Novavax is prepared to initiate an additional cost reduction program to further reduce combined R&D and SG&A expenses, a portion of which we expect to be reimbursed by Sanofi under the agreement. For 2025, and net of reimbursement, we're targeting non-GAAP combined R&D and SG&A of below $450 million.
We ended the second quarter of 2024 with cash and accounts receivable approximately $1.1 billion. We believe the Sanofi agreement provides for a multi-billion-dollar cash flow over time. During the second quarter of 2024, we received approximately $570 million in cash payments that further improved our financial position.
Importantly, we are prioritizing the completion of our APAs, enabling a reduction to Novavax's commercial operating activities and complexity as a means to further reduce our costs. Please turn to Slide 23 for a more detailed review of our second quarter 2024 results.

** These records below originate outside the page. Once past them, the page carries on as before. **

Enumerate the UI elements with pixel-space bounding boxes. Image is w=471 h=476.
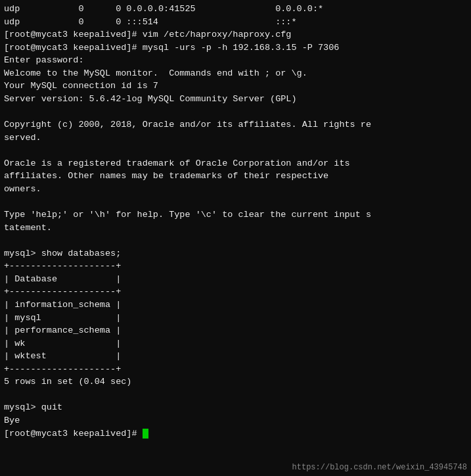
terminal-output: udp 0 0 0.0.0.0:41525 0.0.0.0:* udp 0 0 … bbox=[4, 3, 467, 440]
watermark: https://blog.csdn.net/weixin_43945748 bbox=[292, 463, 467, 472]
terminal-cursor bbox=[143, 429, 148, 439]
terminal-window: udp 0 0 0.0.0.0:41525 0.0.0.0:* udp 0 0 … bbox=[0, 0, 471, 476]
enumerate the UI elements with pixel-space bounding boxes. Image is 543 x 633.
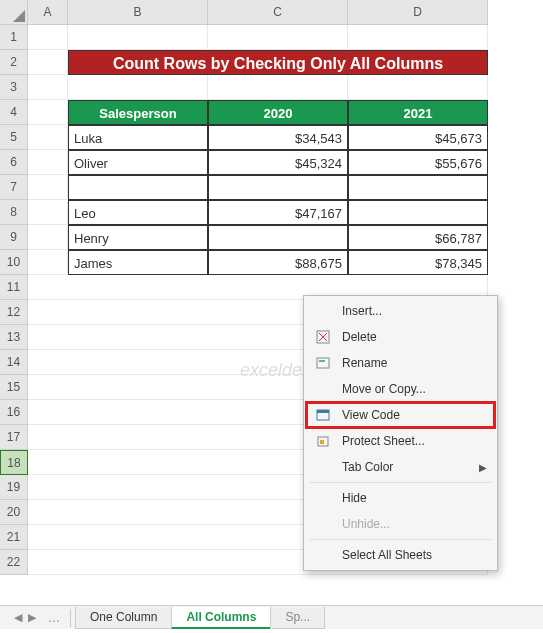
- svg-rect-8: [320, 440, 324, 444]
- col-header-C[interactable]: C: [208, 0, 348, 25]
- data-name[interactable]: Luka: [68, 125, 208, 150]
- menu-label: Move or Copy...: [342, 382, 487, 396]
- cell[interactable]: [348, 75, 488, 100]
- data-2021[interactable]: $45,673: [348, 125, 488, 150]
- data-2020[interactable]: [208, 175, 348, 200]
- cell[interactable]: [28, 200, 68, 225]
- sheet-context-menu: Insert... Delete Rename Move or Copy... …: [303, 295, 498, 571]
- svg-rect-6: [317, 410, 329, 413]
- row-header-18[interactable]: 18: [0, 450, 28, 475]
- cell[interactable]: [28, 25, 68, 50]
- row-header-1[interactable]: 1: [0, 25, 28, 50]
- data-2021[interactable]: $55,676: [348, 150, 488, 175]
- delete-icon: [314, 329, 332, 345]
- row-header-4[interactable]: 4: [0, 100, 28, 125]
- data-2021[interactable]: [348, 175, 488, 200]
- title-cell[interactable]: Count Rows by Checking Only All Columns: [68, 50, 488, 75]
- row-header-2[interactable]: 2: [0, 50, 28, 75]
- sheet-tab-bar: ◀ ▶ … One Column All Columns Sp...: [0, 605, 543, 629]
- row-header-12[interactable]: 12: [0, 300, 28, 325]
- menu-label: View Code: [342, 408, 487, 422]
- menu-rename[interactable]: Rename: [306, 350, 495, 376]
- menu-delete[interactable]: Delete: [306, 324, 495, 350]
- cell[interactable]: [28, 175, 68, 200]
- tab-nav-next[interactable]: ▶: [28, 611, 36, 624]
- row-header-20[interactable]: 20: [0, 500, 28, 525]
- data-name[interactable]: Leo: [68, 200, 208, 225]
- row-header-3[interactable]: 3: [0, 75, 28, 100]
- row-header-8[interactable]: 8: [0, 200, 28, 225]
- tab-one-column[interactable]: One Column: [75, 607, 172, 629]
- cell[interactable]: [28, 150, 68, 175]
- row-header-14[interactable]: 14: [0, 350, 28, 375]
- header-2020[interactable]: 2020: [208, 100, 348, 125]
- row-header-13[interactable]: 13: [0, 325, 28, 350]
- cell[interactable]: [28, 50, 68, 75]
- tab-nav-prev[interactable]: ◀: [14, 611, 22, 624]
- rename-icon: [314, 355, 332, 371]
- cell[interactable]: [28, 125, 68, 150]
- cell[interactable]: [28, 75, 68, 100]
- row-header-10[interactable]: 10: [0, 250, 28, 275]
- menu-protect-sheet[interactable]: Protect Sheet...: [306, 428, 495, 454]
- tab-all-columns[interactable]: All Columns: [171, 607, 271, 629]
- col-header-B[interactable]: B: [68, 0, 208, 25]
- row-header-6[interactable]: 6: [0, 150, 28, 175]
- data-2020[interactable]: $47,167: [208, 200, 348, 225]
- cell[interactable]: [28, 250, 68, 275]
- row-header-19[interactable]: 19: [0, 475, 28, 500]
- menu-separator: [310, 539, 491, 540]
- row-header-11[interactable]: 11: [0, 275, 28, 300]
- data-2021[interactable]: $78,345: [348, 250, 488, 275]
- row-header-15[interactable]: 15: [0, 375, 28, 400]
- cell[interactable]: [28, 225, 68, 250]
- data-2021[interactable]: $66,787: [348, 225, 488, 250]
- row-header-9[interactable]: 9: [0, 225, 28, 250]
- menu-hide[interactable]: Hide: [306, 485, 495, 511]
- tab-next[interactable]: Sp...: [270, 607, 325, 629]
- header-salesperson[interactable]: Salesperson: [68, 100, 208, 125]
- row-header-5[interactable]: 5: [0, 125, 28, 150]
- menu-label: Hide: [342, 491, 487, 505]
- menu-label: Select All Sheets: [342, 548, 487, 562]
- col-header-D[interactable]: D: [348, 0, 488, 25]
- row-header-22[interactable]: 22: [0, 550, 28, 575]
- cell[interactable]: [348, 25, 488, 50]
- header-2021[interactable]: 2021: [348, 100, 488, 125]
- cell[interactable]: [208, 75, 348, 100]
- tab-nav-more[interactable]: …: [42, 611, 66, 625]
- data-2020[interactable]: [208, 225, 348, 250]
- chevron-right-icon: ▶: [479, 462, 487, 473]
- data-name[interactable]: James: [68, 250, 208, 275]
- data-2020[interactable]: $34,543: [208, 125, 348, 150]
- tab-color-icon: [314, 459, 332, 475]
- menu-separator: [310, 482, 491, 483]
- menu-tab-color[interactable]: Tab Color ▶: [306, 454, 495, 480]
- row-header-7[interactable]: 7: [0, 175, 28, 200]
- menu-view-code[interactable]: View Code: [306, 402, 495, 428]
- menu-label: Unhide...: [342, 517, 487, 531]
- data-name[interactable]: [68, 175, 208, 200]
- menu-label: Protect Sheet...: [342, 434, 487, 448]
- row-header-17[interactable]: 17: [0, 425, 28, 450]
- menu-insert[interactable]: Insert...: [306, 298, 495, 324]
- data-2020[interactable]: $45,324: [208, 150, 348, 175]
- cell[interactable]: [68, 75, 208, 100]
- row-header-21[interactable]: 21: [0, 525, 28, 550]
- tab-nav: ◀ ▶: [8, 611, 42, 624]
- cell[interactable]: [208, 25, 348, 50]
- select-all-corner[interactable]: [0, 0, 28, 25]
- menu-move-copy[interactable]: Move or Copy...: [306, 376, 495, 402]
- data-name[interactable]: Oliver: [68, 150, 208, 175]
- menu-label: Delete: [342, 330, 487, 344]
- data-name[interactable]: Henry: [68, 225, 208, 250]
- data-2021[interactable]: [348, 200, 488, 225]
- cell[interactable]: [28, 100, 68, 125]
- cell[interactable]: [68, 25, 208, 50]
- unhide-icon: [314, 516, 332, 532]
- data-2020[interactable]: $88,675: [208, 250, 348, 275]
- menu-label: Insert...: [342, 304, 487, 318]
- menu-select-all-sheets[interactable]: Select All Sheets: [306, 542, 495, 568]
- row-header-16[interactable]: 16: [0, 400, 28, 425]
- col-header-A[interactable]: A: [28, 0, 68, 25]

For the second quarter of 2024, we recorded total revenue of $415 million, compared to $424 million in the same period in 2023. Our product sales of $20 million in the second quarter of 2024 were primarily related to the expiration of certain EPA purchase rights.
Our cost of sales for the second quarter of 2024 were $46 million as compared to $56 million for the same period in 2023. These periods include $24 million and $31 million respectively, related to excess, obsolete and expired inventory, losses on firm purchase commitments and unutilized manufacturing capacity.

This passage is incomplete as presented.